§ **INFORMATION SUPPLIED**:
###
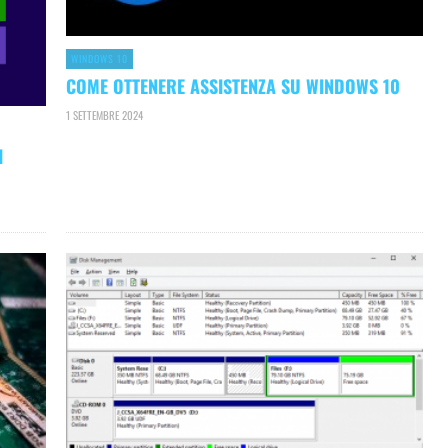
WINDOWS 10
COME OTTENERE ASSISTENZA SU WINDOWS 10
1 SETTEMBRE 2024
I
###
§ **INSTRUCTIONS TO FOLLOW**: All lines above must be repeated exactly, and the pictures must be omitted.

§ **RESPONSE**:
WINDOWS 10
COME OTTENERE ASSISTENZA SU WINDOWS 10
1 SETTEMBRE 2024
I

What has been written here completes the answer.